• RECORDS PROVIDED

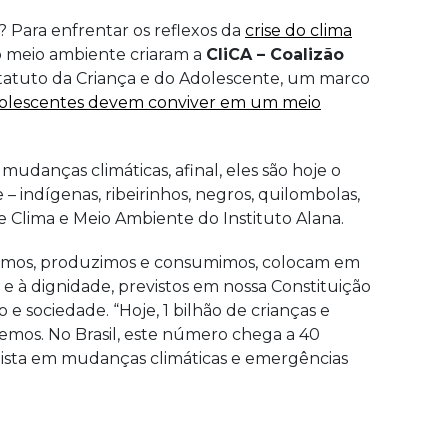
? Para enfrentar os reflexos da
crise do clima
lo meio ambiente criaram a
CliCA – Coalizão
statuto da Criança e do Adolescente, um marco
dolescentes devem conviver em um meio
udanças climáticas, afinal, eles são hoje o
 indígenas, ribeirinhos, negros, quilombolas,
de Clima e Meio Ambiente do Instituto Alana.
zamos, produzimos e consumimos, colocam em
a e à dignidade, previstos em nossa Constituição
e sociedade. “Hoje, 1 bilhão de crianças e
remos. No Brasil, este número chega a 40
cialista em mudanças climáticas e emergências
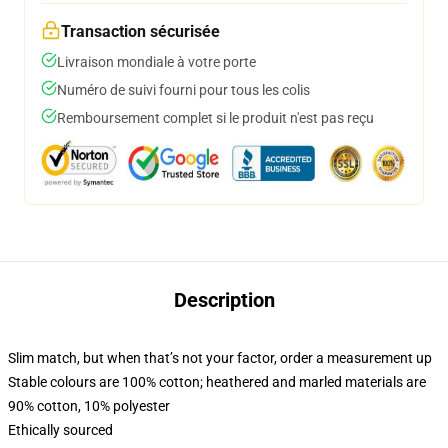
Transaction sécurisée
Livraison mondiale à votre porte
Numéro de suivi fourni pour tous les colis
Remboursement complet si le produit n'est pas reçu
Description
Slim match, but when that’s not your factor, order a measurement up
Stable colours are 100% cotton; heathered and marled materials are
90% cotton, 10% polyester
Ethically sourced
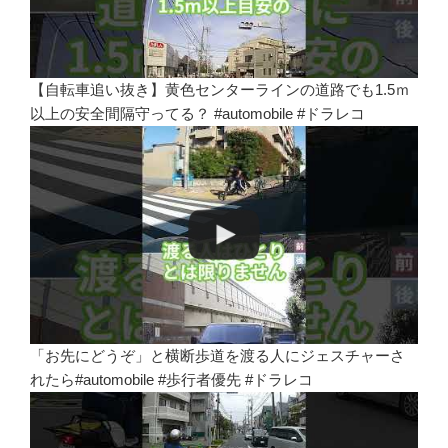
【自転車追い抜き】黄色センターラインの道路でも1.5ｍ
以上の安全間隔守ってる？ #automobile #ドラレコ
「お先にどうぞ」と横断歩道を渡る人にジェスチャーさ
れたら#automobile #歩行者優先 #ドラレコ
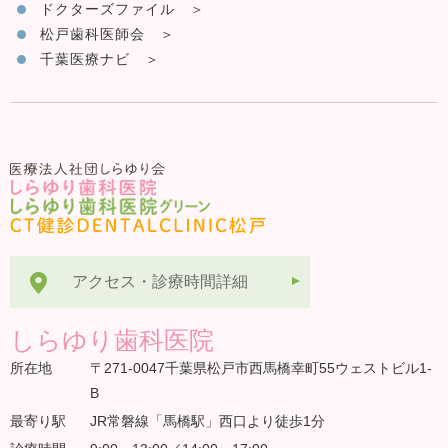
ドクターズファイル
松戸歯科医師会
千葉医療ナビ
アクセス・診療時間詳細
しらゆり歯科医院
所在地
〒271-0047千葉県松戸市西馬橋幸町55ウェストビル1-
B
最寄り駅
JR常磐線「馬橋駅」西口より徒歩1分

• ASSIGNMENT
Copy every line above that holds the word "automobile".

• RESPONSE TO THE TASK
以上の安全間隔守ってる？ #automobile #ドラレコ
れたら#automobile #歩行者優先 #ドラレコ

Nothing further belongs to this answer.